The Gophers' story lines Saturday in Wisconsin were emblematic of how things have gone for the past three football seasons.
Philip Nelson got the headlines for his solid, auspicious play. MarQueis Gray was a compelling story for his injury-induced transfer to full-time receiver with a little more than a month left in his career.
So typical. Brandon Green -- a fifth-year senior, who forced his balky body into the lineup and made his first serious contribution of 2012 -- caught that perfect spiral, ushered it into the end zone and was the team's leading receiver Saturday. Yet he was overshadowed again.
"You have to feel good for a kid who's worked so hard," coach Jerry Kill said. While that's probably true, Green himself can't help but feel at least slightly melancholy about his dwindling college career.
There's no sense being humble; Green, 23, came to Minnesota with the same expectations for himself that most football fans projected for him after his stellar career at Chicago's Robeson High: All-Big Ten, certainly. All-American, possibly. Touchdowns and titles, part of a Gopher turnaround that Tim Brewster promised was coming.

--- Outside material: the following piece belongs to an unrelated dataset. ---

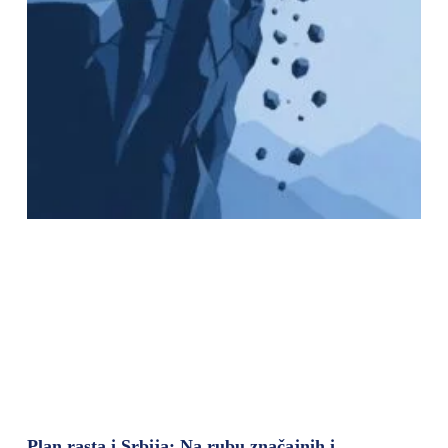
Plan rasta i Srbija: Na rubu značajnih i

But like so many promising football careers, Green's was derailed by one bad moment. A ligament tear in his left knee just two games into the 2010 season forced him to have surgery for a second time, and he just hasn't been the same speedster since.
He managed to nurse his way through 2011, and while he caught a touchdown in the Los Angeles Coliseum in the season opener, he never had another.
This season? Even worse. All summer, he and his close friend Gray told each other that this was the year they would finally get a little karmic payback.